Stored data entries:
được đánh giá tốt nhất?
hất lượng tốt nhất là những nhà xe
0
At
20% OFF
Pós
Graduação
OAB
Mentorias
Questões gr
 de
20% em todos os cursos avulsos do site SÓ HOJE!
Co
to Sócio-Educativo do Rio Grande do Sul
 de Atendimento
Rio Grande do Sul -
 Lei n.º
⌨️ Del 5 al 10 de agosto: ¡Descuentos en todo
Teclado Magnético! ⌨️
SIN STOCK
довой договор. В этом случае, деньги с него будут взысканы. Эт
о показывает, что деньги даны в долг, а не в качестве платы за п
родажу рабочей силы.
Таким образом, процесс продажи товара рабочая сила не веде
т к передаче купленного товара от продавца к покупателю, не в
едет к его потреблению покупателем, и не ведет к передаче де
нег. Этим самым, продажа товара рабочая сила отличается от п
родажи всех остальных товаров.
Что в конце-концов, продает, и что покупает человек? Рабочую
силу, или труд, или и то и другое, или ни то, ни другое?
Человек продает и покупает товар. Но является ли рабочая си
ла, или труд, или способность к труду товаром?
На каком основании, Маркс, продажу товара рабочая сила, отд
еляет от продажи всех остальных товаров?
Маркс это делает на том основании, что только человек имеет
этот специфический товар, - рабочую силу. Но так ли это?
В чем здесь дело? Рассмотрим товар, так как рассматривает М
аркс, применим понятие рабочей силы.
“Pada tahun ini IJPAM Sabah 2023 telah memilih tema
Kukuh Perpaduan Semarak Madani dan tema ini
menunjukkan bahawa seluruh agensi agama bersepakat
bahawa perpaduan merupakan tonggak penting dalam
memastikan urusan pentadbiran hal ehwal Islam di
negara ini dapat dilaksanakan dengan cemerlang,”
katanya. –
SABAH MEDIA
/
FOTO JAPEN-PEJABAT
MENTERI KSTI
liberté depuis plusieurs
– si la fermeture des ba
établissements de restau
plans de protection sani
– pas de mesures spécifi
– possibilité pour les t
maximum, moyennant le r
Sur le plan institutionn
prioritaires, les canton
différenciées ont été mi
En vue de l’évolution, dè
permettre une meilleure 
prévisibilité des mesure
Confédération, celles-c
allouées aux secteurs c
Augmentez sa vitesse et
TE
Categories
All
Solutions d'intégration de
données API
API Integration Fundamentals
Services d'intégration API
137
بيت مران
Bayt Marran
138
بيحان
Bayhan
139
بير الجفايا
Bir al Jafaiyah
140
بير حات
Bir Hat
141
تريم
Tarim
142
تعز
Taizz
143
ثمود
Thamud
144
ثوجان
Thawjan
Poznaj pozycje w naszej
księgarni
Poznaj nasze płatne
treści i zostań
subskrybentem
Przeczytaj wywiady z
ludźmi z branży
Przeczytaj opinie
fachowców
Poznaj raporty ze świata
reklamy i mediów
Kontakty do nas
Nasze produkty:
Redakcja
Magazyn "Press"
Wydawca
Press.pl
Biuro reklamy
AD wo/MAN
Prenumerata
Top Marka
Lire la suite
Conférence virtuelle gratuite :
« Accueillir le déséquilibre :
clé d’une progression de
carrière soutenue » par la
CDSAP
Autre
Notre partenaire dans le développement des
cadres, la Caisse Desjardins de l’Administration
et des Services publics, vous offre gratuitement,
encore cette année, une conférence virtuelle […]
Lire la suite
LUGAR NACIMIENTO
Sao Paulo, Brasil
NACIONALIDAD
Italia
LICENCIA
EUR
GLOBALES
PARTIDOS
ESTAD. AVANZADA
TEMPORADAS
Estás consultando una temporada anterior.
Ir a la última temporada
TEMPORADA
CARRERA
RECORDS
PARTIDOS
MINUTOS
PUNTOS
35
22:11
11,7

> _Exercise prompt_: Once the line with "т к передаче купленного" is found in the records above, print exactly that line and every line after it through the line with "MENTERI KSTI".

> _Output_:
т к передаче купленного товара от продавца к покупателю, не в
едет к его потреблению покупателем, и не ведет к передаче де
нег. Этим самым, продажа товара рабочая сила отличается от п
родажи всех остальных товаров.
Что в конце-концов, продает, и что покупает человек? Рабочую
силу, или труд, или и то и другое, или ни то, ни другое?
Человек продает и покупает товар. Но является ли рабочая си
ла, или труд, или способность к труду товаром?
На каком основании, Маркс, продажу товара рабочая сила, отд
еляет от продажи всех остальных товаров?
Маркс это делает на том основании, что только человек имеет
этот специфический товар, - рабочую силу. Но так ли это?
В чем здесь дело? Рассмотрим товар, так как рассматривает М
аркс, применим понятие рабочей силы.
“Pada tahun ini IJPAM Sabah 2023 telah memilih tema
Kukuh Perpaduan Semarak Madani dan tema ini
menunjukkan bahawa seluruh agensi agama bersepakat
bahawa perpaduan merupakan tonggak penting dalam
memastikan urusan pentadbiran hal ehwal Islam di
negara ini dapat dilaksanakan dengan cemerlang,”
katanya. –
SABAH MEDIA
/
FOTO JAPEN-PEJABAT
MENTERI KSTI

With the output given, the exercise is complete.